Citer ce document / Cite this document :
Naudou Jean. Symbolisme du miroir dans l'Inde (Conférence prononcée au Musée Guimet le 31 janvier 1965). In: Arts
asiatiques. Tome 13, 1966. pp. 59-82.
http://www.persee.fr/web/revues/home/prescript/article/arasi_0004-3958_1966_num_13_1_947SYMBOLISME DU MIROIR DANS L'INDE
(Conférence prononcée au Musée Guimet le 31 janvier 1965)
par Jean NÀUDOU
Je tiens d'abord à m'excuser du titre que j'ai choisi pour cette conférence. Il
y sera bien question de miroirs et je projetterai même sur l'écran en première partie
quelques photographies de miroirs ou de reliefs sur lesquels sont figurés des miroirs,
et cela en grande partie grace à Mlle Auboyer, qui s'est intéressée elle-même aux
miroirs (1), m'a communiqué quelques références et prêté quelques clichés.
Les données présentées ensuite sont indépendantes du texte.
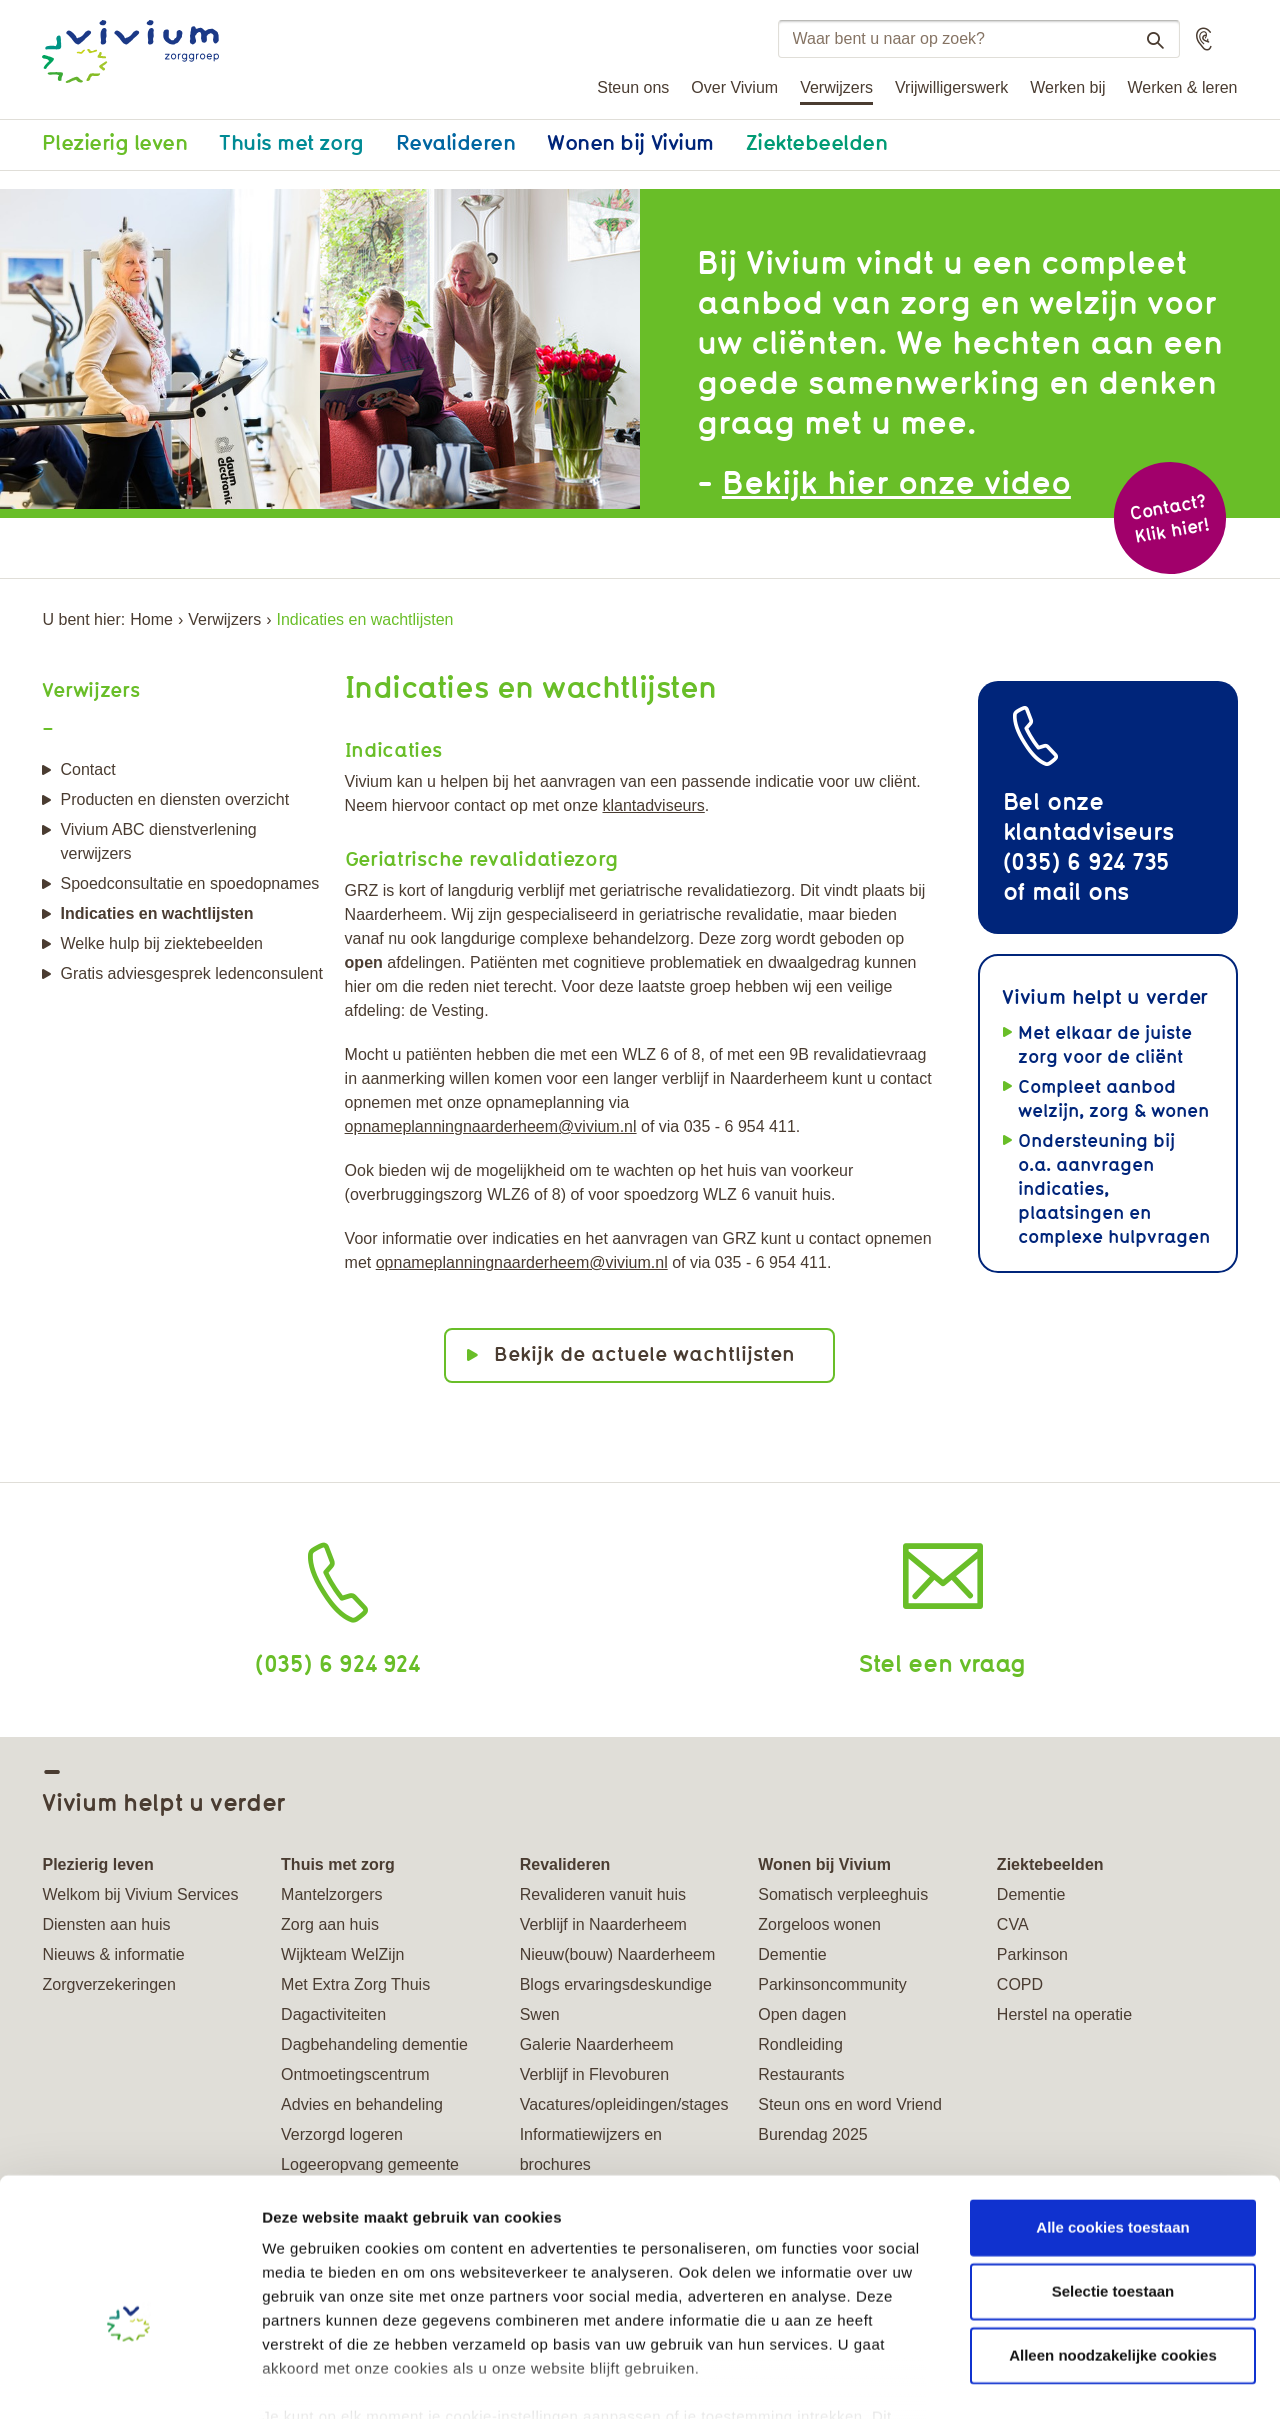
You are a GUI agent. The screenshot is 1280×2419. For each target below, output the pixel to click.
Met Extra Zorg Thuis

Mais
j'éviterai de parler de symbolisme pour la raison toute simple, qu'après avoir entendu
disserter de symbolisme des spécialistes de disciplines diverses, historiens des religions,
ethnologues, psychanalistes, sans parler des historiens de la littérature et de l'art,
on ne sait plus avec précision ce qu'est un symbole.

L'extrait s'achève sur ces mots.